The Biologist Vol 62(4) p32-33
Immunology is the study of the immune system in both healthy and diseased states. It includes the study of how the body fights infections from bacteria and viruses, and the development of medical interventions to treat and prevent diseases.
Why is immunology important?
The study of immunology is critical to human and animal health and survival. It is at the cutting edge of medical science and has led to some key healthcare advances of recent times, including vaccination and cancer immunotherapy. Immunologists are developing new treatments to some of the major diseases affecting mankind, including infectious diseases (such as influenza and Ebola), autoimmune conditions (such as type 1 diabetes) and a variety of cancers. The immune system is incredibly complex and we still have lots more to find out about how it works.

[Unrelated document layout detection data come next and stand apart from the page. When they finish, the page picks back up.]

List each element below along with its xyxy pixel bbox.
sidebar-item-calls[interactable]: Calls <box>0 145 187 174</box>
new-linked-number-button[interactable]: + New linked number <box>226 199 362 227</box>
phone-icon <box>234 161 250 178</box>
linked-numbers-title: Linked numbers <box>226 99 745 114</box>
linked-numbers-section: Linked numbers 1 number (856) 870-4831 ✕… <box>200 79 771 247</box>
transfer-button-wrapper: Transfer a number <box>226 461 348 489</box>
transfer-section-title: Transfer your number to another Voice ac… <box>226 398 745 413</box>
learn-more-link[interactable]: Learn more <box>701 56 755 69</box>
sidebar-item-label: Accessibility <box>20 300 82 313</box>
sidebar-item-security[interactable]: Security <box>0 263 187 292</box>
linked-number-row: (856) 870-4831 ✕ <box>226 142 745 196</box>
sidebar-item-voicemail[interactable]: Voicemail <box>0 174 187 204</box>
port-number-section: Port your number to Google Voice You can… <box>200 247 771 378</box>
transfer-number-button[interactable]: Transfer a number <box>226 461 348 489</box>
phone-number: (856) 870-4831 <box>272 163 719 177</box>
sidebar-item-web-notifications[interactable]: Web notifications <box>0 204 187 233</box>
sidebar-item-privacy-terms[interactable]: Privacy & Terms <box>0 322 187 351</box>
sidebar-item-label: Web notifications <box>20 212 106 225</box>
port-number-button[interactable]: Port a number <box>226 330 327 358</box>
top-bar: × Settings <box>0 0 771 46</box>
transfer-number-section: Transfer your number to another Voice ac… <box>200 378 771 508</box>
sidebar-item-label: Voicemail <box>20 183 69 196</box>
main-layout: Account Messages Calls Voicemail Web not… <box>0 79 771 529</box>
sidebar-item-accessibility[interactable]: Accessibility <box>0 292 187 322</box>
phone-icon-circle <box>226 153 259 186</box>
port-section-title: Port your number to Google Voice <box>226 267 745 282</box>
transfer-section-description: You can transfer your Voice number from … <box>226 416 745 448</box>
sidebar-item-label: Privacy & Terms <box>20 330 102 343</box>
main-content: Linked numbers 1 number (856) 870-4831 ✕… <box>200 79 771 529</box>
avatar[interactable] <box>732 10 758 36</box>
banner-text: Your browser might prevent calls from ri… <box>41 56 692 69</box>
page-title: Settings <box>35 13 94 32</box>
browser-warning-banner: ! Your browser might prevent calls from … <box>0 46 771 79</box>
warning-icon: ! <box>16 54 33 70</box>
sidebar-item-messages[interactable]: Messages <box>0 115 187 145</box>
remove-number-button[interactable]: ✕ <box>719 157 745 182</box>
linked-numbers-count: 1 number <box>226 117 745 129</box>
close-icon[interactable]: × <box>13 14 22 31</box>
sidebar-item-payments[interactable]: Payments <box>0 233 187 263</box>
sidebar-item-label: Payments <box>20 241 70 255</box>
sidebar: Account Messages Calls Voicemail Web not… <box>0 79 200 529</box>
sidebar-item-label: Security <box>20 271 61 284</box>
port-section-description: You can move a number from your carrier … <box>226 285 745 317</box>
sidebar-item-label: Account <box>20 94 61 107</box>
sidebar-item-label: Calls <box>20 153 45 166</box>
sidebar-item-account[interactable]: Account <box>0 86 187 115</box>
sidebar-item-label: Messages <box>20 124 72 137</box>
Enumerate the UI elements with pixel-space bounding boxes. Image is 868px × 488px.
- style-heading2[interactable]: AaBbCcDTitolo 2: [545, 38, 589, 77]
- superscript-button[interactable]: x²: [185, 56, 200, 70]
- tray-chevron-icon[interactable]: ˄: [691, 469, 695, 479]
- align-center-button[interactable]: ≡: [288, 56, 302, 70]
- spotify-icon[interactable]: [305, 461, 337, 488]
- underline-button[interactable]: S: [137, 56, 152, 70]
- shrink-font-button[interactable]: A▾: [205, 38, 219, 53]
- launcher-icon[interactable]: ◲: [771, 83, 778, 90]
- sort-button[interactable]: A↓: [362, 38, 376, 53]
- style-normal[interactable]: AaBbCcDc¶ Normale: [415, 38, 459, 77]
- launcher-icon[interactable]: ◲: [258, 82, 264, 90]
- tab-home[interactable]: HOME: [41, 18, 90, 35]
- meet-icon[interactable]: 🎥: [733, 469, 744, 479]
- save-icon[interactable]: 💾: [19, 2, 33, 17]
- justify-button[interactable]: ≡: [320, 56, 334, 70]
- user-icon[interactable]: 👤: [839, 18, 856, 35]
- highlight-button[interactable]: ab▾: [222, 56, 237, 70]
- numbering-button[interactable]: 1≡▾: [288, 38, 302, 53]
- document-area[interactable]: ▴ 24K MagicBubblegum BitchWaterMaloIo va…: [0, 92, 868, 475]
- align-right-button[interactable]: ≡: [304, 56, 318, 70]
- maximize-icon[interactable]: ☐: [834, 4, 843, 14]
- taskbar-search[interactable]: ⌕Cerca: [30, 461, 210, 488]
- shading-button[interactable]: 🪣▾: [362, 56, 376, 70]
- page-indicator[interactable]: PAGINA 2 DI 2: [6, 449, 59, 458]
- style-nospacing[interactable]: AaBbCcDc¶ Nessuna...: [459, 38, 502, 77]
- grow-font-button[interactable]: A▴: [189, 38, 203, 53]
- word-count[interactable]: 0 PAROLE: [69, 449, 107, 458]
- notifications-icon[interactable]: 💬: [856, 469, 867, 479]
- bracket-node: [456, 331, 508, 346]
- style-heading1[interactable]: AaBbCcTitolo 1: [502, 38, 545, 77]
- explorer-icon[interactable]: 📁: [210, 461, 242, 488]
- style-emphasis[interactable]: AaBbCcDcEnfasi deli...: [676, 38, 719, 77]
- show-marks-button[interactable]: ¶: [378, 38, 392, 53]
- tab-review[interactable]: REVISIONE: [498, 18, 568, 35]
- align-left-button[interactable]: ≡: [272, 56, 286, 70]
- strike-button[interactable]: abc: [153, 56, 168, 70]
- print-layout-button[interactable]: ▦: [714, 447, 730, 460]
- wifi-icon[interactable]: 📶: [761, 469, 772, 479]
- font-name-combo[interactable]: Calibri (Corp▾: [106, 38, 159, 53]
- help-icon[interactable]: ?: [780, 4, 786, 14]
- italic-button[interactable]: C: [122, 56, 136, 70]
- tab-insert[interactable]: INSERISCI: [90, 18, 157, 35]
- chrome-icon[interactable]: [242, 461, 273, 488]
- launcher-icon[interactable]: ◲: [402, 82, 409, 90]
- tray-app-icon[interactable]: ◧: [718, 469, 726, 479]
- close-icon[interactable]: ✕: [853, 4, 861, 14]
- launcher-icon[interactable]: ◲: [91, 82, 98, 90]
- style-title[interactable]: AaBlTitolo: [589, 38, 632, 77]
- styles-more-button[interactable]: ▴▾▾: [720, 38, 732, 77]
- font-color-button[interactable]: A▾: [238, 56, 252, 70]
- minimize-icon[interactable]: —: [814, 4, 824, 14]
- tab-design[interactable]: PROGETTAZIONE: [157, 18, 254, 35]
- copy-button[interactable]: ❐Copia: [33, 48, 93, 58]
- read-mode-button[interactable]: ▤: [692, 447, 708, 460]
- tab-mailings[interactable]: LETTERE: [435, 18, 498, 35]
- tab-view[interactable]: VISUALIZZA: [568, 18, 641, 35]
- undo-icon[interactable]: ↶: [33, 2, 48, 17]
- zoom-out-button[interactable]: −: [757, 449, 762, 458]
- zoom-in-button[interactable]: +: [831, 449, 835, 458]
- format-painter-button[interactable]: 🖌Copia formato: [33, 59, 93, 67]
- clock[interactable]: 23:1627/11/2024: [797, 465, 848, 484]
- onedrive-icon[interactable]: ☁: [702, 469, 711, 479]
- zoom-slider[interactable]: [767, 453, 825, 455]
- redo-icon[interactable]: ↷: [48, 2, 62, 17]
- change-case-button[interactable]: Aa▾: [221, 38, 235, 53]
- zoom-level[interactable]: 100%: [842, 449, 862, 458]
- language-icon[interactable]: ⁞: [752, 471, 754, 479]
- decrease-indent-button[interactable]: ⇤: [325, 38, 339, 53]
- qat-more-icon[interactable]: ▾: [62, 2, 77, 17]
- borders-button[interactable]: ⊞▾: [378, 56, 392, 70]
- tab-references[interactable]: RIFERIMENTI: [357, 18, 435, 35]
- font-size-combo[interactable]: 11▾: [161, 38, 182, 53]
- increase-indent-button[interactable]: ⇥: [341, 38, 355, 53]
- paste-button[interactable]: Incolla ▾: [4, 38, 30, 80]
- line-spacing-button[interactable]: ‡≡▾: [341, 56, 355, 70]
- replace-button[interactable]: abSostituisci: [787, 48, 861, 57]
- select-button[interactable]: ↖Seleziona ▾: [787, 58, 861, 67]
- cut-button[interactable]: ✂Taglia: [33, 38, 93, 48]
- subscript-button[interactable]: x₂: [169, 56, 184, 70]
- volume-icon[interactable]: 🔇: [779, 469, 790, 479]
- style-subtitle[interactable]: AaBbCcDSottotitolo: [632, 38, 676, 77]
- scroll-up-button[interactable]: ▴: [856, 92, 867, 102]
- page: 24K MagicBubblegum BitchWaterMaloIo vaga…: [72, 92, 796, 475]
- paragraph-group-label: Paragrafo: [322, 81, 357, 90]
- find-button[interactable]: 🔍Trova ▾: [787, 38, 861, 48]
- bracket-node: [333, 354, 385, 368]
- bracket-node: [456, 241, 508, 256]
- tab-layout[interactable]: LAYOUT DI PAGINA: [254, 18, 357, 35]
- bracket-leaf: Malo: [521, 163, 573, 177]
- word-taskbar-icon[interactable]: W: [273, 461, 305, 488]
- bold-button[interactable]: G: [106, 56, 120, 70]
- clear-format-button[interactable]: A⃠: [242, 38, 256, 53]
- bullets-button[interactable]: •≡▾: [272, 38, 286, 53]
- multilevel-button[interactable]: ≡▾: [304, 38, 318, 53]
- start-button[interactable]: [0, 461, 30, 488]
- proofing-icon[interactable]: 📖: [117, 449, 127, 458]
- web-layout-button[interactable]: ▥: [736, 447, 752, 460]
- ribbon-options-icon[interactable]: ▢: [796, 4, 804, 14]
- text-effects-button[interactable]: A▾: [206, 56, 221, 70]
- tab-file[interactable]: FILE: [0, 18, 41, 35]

What careers are available?
Immunologists work in many different sectors. You can find immunologists working as scientists in universities; as drug developers in the pharmaceutical industry; as clinical scientists in the healthcare system; or as clinicians, nurses and vets, to name but a few.
How do I get into a career in immunology?
There are many routes to becoming an immunologist. The standard path is to study for an undergraduate degree in immunology or a related bioscience subject, followed by postgraduate study, such as a PhD, focusing in more depth on a particular aspect of the immune system. However, some people choose to go straight into work after their undergraduate course and gain additional qualifications while working.
As the discipline of immunology becomes more complex, it is increasingly utilising skills from other sectors, such as computing and bioinformatics. This means there is now increased collaboration between researchers from different fields working on immunology focused projects.
Where can I find out more?
The British Society for Immunology provides excellent careers information. More general information on immunology can be found on the British Society for Immunology Bite-Sized Immunology website.
Emily Gwyer Findlay
Profession: Senior postdoctoral researcher with Dr Donald Davidson at the MRC Centre for Inflammation Research, the University of Edinburgh
Qualifications: Combined BSc and MRes biochemistry, Imperial College London; PhD on T-cells and inflammatory diseases, Imperial College London
Interests: T-cells, antimicrobial peptides, in vivo models of infection
What do you do?
I work on antimicrobial peptides. These are molecules that are found all over the body, in every bodily fluid. It was once thought that these peptides just kill bacteria directly by drilling holes in their cell walls, but it is now thought that they have a wider role in the body's immune response. I'm looking at whether they are antiviral as well as antibacterial.
The work of the lab is particularly relevant because of the increasing problem of antimicrobial resistance – antimicrobial peptides could be an alternative way to control infections in the future.
What does an average day involve for you?
It's all lab work. We treat animal and human cells with antimicrobial peptides to see if it helps their defence against lung infections. I get in early at about 7:00 and set up the day's experiment – running an analysis or PCR – then I have my coffee and answer emails, before working with my mice.
What other areas of immunology interest you?
I am a specialist in T-cells – white blood cells that respond to infections. I have previously looked at their role in diseases such as arthritis and malaria. With arthritis, we found that if you could block them from accumulating in the inflamed joints, you could block the development of the disease.
How did you become interested in immunology?
I actually did a biochemistry degree and a master's, but really enjoyed my module on immunology, so I asked my course tutor if I could do a PhD and she said yes. I don't like dry chemical equations and with immunology you could see how it could help people. It's exciting, too: there's always loads of new data being produced and experiments have fast turnarounds.
Immunology is known for being incredibly complicated. Would you agree? And does it attract a certain type of person?
It is a very complicated field. I spend a huge amount of time reading – something will happen that no one has ever seen before and then you have to read 50 other papers just to understand what's going on. I think immunology attracts big-picture thinkers, rather than people who like to focus on very specific problems for a long time.
What do you think will be exciting about immunology in the future?
At the moment, everything is changing as the techniques we use advance rapidly. In particular, the way we detect bacterial species – that is, by sequencing rather than trying to grow them – means that we're suddenly understanding the massively important role our commensal flora have in our immune responses to pathogens. This is hugely interesting and the big growth area at the moment, and it is something we are all trying to understand.